U.S. housing starts in October were up 3.6 percent from September and 41.9 percent from October a year ago to reach heights they haven’t seen since 2008, according to the latest numbers from the U.S. Census Bureau.
Builders started construction on new homes and apartment units during October at a seasonally adjusted annual rate of 894,000, up from a downwardly revised rate of 863,000 in September and last year’s rate of 630,000, the Census Bureau said.
Single-family housing starts dropped 0.2 percent from September to October, to a seasonally adjusted rate of 594,000, which represented a 35.3 percent increase from last October and a 68.3 percent jump from a March 2009 bottom of 353,000.
Single-family housing starts are not rising as they often do coming out of a downturn, wrote Bill McBride, author of the blog, Calculated Risk. “Usually single-family starts bounce back quickly after a recession, but not this time because of the large overhang of existing housing units.”
Year Total Change Single-family Change 2005 2,068.3 — 1,715.8 — 2006 1,800.9 -12.9% 1,465.4 -14.6% 2007 1,355.0 -24.8% 1,046.0 -28.6% 2008 905.5 -33.2% 622.0 -40.5% 2009 554.0 -38.8% 445.1 -28.4% 2010 586.9 5.9% 471.2 5.9% 2011 608.8 3.7% 430.6 -8.6% 2012* 770.0 26% 530.0 23%
*Estimated. Source: Calculated Risk
Housing starts have been rising on an annual basis every month since September 2011 and are up 87 percent from their April 2009 bottom of 478,000, according to census records dating back to January 1959.
Builder confidence is up again, for the seventh month in a row in October, reaching its highest level since May 2006, the National Association of Home Builders (NAHB) reported this week.

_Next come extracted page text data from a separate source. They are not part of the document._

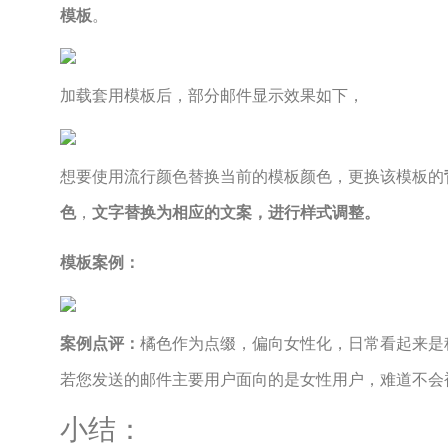
模板
。
加载套用模板后，部分邮件显示效果如下，
想要使用流行颜色替换当前的模板颜色，更换该模板的
色
，
文字替换为相应的文案，进行样式调整。
模板案例：
案例点评：
橘色作为点缀，偏向女性化，日常看起来是
若您发送的邮件主要用户面向的是女性用户，难道不会
小结：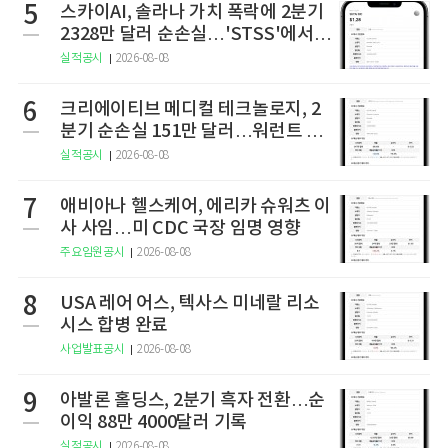
5
스카이AI, 솔라나 가치 폭락에 2분기
2328만 달러 순손실…'STSS'에서
사명·티커 변경 완료
실적공시
2026-08-08
6
크리에이티브 메디컬 테크놀로지, 2
분기 순손실 151만 달러…워런트 행
사로 446만 달러 조달
실적공시
2026-08-08
7
애비아나 헬스케어, 에리카 슈워츠 이
사 사임…미 CDC 국장 임명 영향
주요임원공시
2026-08-08
8
USA 레어 어스, 텍사스 미네랄 리소
시스 합병 완료
사업발표공시
2026-08-08
9
아발론 홀딩스, 2분기 흑자 전환…순
이익 88만 4000달러 기록
실적공시
2026-08-08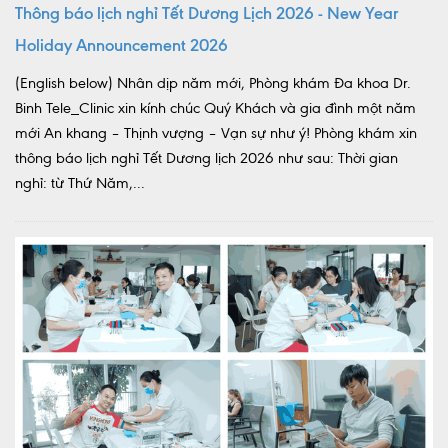
Thông báo lịch nghỉ Tết Dương Lịch 2026 - New Year
Holiday Announcement 2026
(English below) Nhân dịp năm mới, Phòng khám Đa khoa Dr.
Binh Tele_Clinic xin kính chúc Quý Khách và gia đình một năm
mới An khang – Thịnh vượng – Vạn sự như ý! Phòng khám xin
thông báo lịch nghỉ Tết Dương lịch 2026 như sau: Thời gian
nghỉ: từ Thứ Năm,...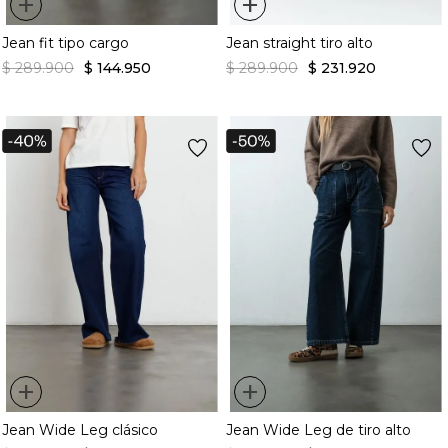
+
+
Jean fit tipo cargo
Jean straight tiro alto
$
289
.
900
$
144
.
950
$
289
.
900
$
231
.
920
+
+
Jean Wide Leg clásico
Jean Wide Leg de tiro alto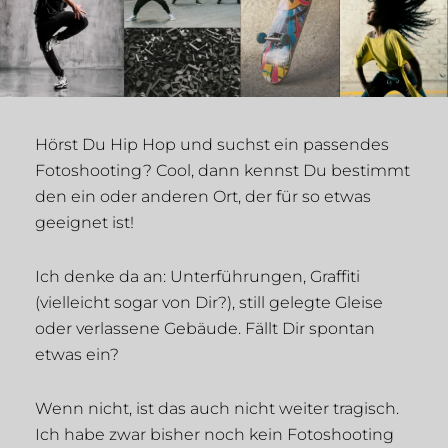
Hörst Du Hip Hop und suchst ein passendes
Fotoshooting? Cool, dann kennst Du bestimmt
den ein oder anderen Ort, der für so etwas
geeignet ist!
Ich denke da an: Unterführungen, Graffiti
(vielleicht sogar von Dir?), still gelegte Gleise
oder verlassene Gebäude. Fällt Dir spontan
etwas ein?
Wenn nicht, ist das auch nicht weiter tragisch.
Ich habe zwar bisher noch kein Fotoshooting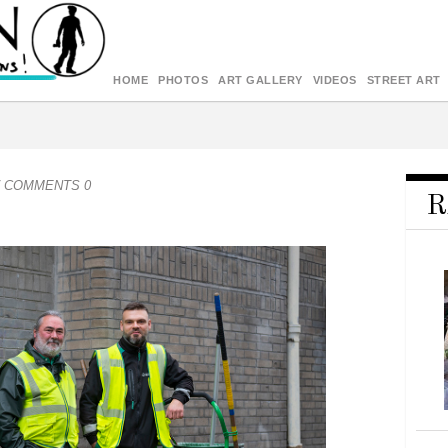
HOME
PHOTOS
ART GALLERY
VIDEOS
STREET ART
/ COMMENTS 0
R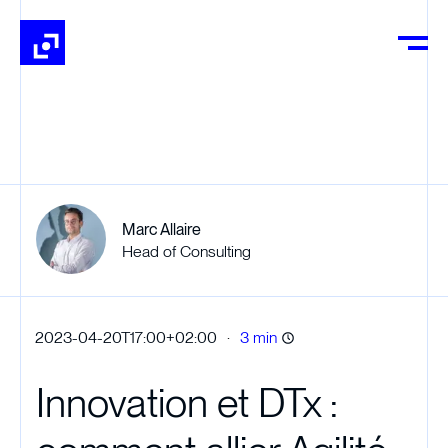
Marc Allaire
Head of Consulting
·
2023-04-20T17:00+02:00
3 min
Innovation et DTx :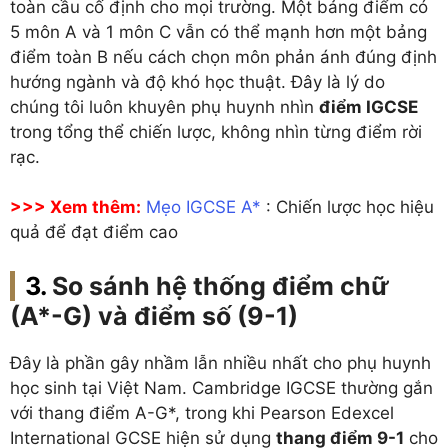
toàn cầu cố định cho mọi trường. Một bảng điểm có
5 môn A và 1 môn C vẫn có thể mạnh hơn một bảng
điểm toàn B nếu cách chọn môn phản ánh đúng định
hướng ngành và độ khó học thuật. Đây là lý do
chúng tôi luôn khuyên phụ huynh nhìn
điểm IGCSE
trong tổng thể chiến lược, không nhìn từng điểm rời
rạc.
>>> Xem thêm:
Mẹo IGCSE A*
: Chiến lược học hiệu
quả để đạt điểm cao
So sánh hệ thống điểm chữ
(A*-G) và điểm số (9-1)
Đây là phần gây nhầm lẫn nhiều nhất cho phụ huynh
học sinh tại Việt Nam. Cambridge IGCSE thường gắn
với thang điểm A-G*, trong khi Pearson Edexcel
International GCSE hiện sử dụng
thang điểm 9-1
cho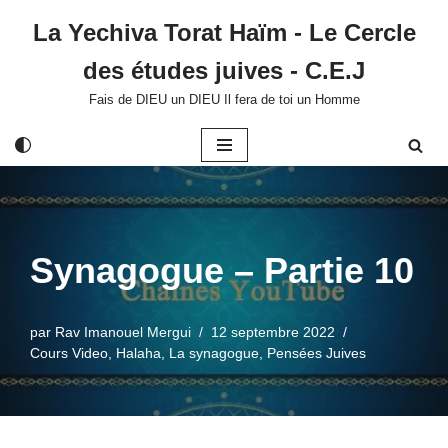
La Yechiva Torat Haïm - Le Cercle
Aller
des études juives - C.E.J
au
contenu
Fais de DIEU un DIEU Il fera de toi un Homme
Synagogue – Partie 10
par
Rav Imanouel Mergui
12 septembre 2022
Cours Video
,
Halaha
,
La synagogue
,
Pensées Juives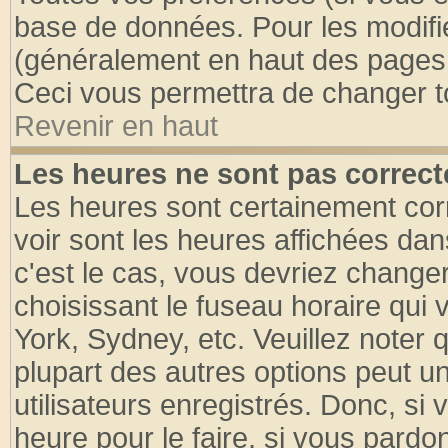
base de données. Pour les modifier
(généralement en haut des pages, 
Ceci vous permettra de changer t
Revenir en haut
Les heures ne sont pas correct
Les heures sont certainement cor
voir sont les heures affichées dan
c'est le cas, vous devriez change
choisissant le fuseau horaire qui 
York, Sydney, etc. Veuillez noter
plupart des autres options peut u
utilisateurs enregistrés. Donc, si 
heure pour le faire, si vous pardo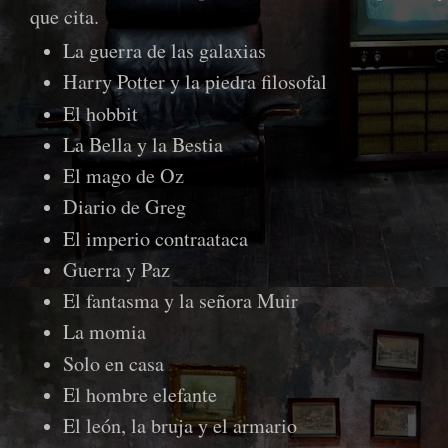
que cita.
La guerra de las galaxias
Harry Potter y la piedra filosofal
El hobbit
La Bella y la Bestia
El mago de Oz
Diario de Greg
El imperio contraataca
Guerra y Paz
El fantasma y la señora Muir
La momia
Solo en casa
El hombre elefante
El león, la bruja y el armario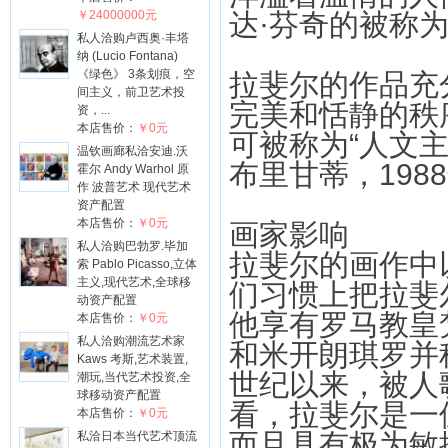
￥24000000元
达·芬奇的被称
私人洽购卢西奥·丰塔
纳 (Lucio Fontana)
《绿色》 3条划痕，空
拉斐尔的作品充
间主义，前卫艺术投
完美和恬静的秩
资，...
本店售价：
￥0元
可被称为“人文
温钦画廊私洽安迪.沃
布里甘蒂，198
霍尔 Andy Warhol 原
作 波普艺术 现代艺术
资产配置
本店售价：
￥0元
画家影响
私人洽购巴勃罗.毕加
拉斐尔的画作中
索 Pablo Picasso,立体
主义,现代艺术,全球移
们习惯上把拉斐
动资产配置
他享有罗马教皇
本店售价：
￥0元
私人洽购潮流艺术家
和米开朗琪罗并
Kaws 考斯,艺术装置,
世纪以来，被人
潮玩,当代艺术投资,全
球移动资产配置
看，拉斐尔是一
本店售价：
￥0元
而且具有极为敏
私洽日本当代艺术顶流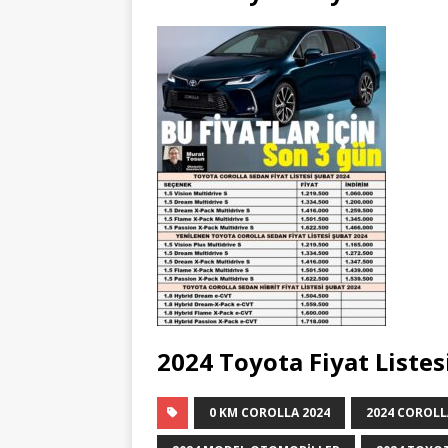
2024 Toyota Fiyat Listes
0 KM COROLLA 2024
2024 COROLLA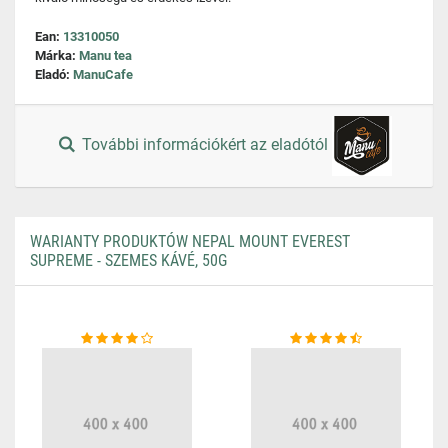
Ean:
13310050
Márka:
Manu tea
Eladó:
ManuCafe
További információkért az eladótól
WARIANTY PRODUKTÓW NEPAL MOUNT EVEREST
SUPREME - SZEMES KÁVÉ, 50G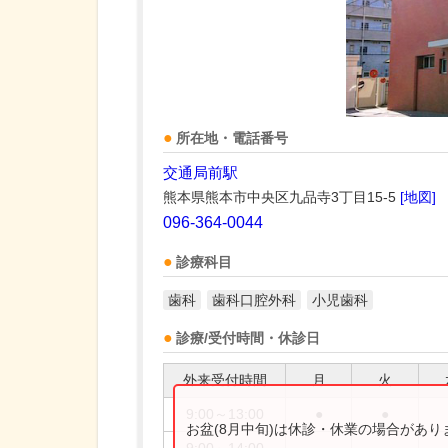
所在地・電話番号
交通局前駅
熊本県熊本市中央区九品寺3丁目15-5
[地図]
096-364-0044
診療科目
歯科
歯科口腔外科
小児歯科
診療/受付時間・休診日
外来受付時間
月
火
9:00～13:00
●
●
お盆(8月中旬)は休診・休業の場合があ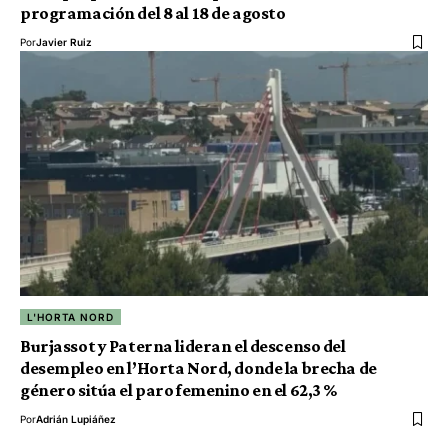
programación del 8 al 18 de agosto
Por
Javier Ruiz
L'HORTA NORD
Burjassot y Paterna lideran el descenso del
desempleo en l’Horta Nord, donde la brecha de
género sitúa el paro femenino en el 62,3 %
Por
Adrián Lupiáñez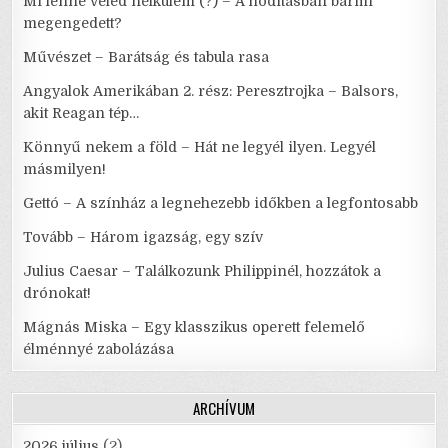
Mi lenne veled nélkülem (?) – A hódításban bármi
megengedett?
Művészet – Barátság és tabula rasa
Angyalok Amerikában 2. rész: Peresztrojka – Balsors,
akit Reagan tép…
Könnyű nekem a föld – Hát ne legyél ilyen. Legyél
másmilyen!
Gettó – A színház a legnehezebb időkben a legfontosabb
Tovább – Három igazság, egy szív
Julius Caesar – Találkozunk Philippinél, hozzátok a
drónokat!
Mágnás Miska – Egy klasszikus operett felemelő
élménnyé zabolázása
ARCHÍVUM
2026 július
(2)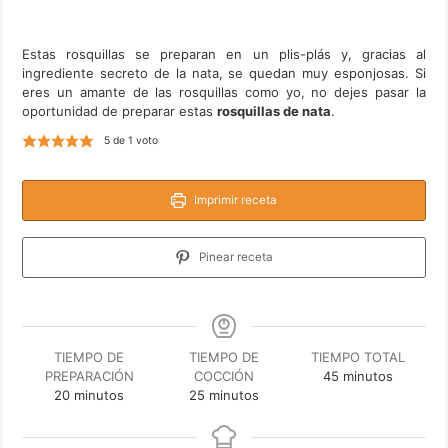
Estas rosquillas se preparan en un plis-plás y, gracias al
ingrediente secreto de la nata, se quedan muy esponjosas. Si
eres un amante de las rosquillas como yo, no dejes pasar la
oportunidad de preparar estas
rosquillas de nata
.
5
de 1 voto
Imprimir receta
Pinear receta
TIEMPO DE
TIEMPO DE
TIEMPO TOTAL
minutos
PREPARACIÓN
COCCIÓN
45
minutos
minutos
minutos
20
minutos
25
minutos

NAHB attributes the growing confidence to a rise in buyer demand. “In view of the tightening supply and other improving conditions, many potential buyers who were on the fence are now motivated to move forward with a purchase in order to take advantage of today’s favorable prices and interest rates,” said NAHB Chairman Barry Rutenberg.
More builders still think the market is poor than those who think it’s good, however, noted NAHB. Tight lending conditions and “difficult” appraisals are “limiting factors for the burgeoning housing recovery, along with shortages of buildable lots that have begun popping up in certain markets,” said NAHB Chief Economist David Crowe.
All regions saw strong, double-digit-percentage, year-over-year jumps in housing starts, the Census Bureau showed, however, the Northeast and South saw a decline in housing starts for the month.
On a yearly basis, the Northeast led the way with a 42.2 percent jump from last October to an annual rate of 72,000, followed by the West with a 41.5 percent increase to a rate of 232,000, the South with a 22.6 percent increase to 431,000 and the Midwest with a 13.8 percent increase to 159,000.
For October, the West led the way with a 17.2 percent increase in housing starts from September. The Midwest followed with an 8.9 percent bump in housing starts for the month. And the Northeast and South’s annual rates dropped 6.5 percent and 2.5 percent, respectively.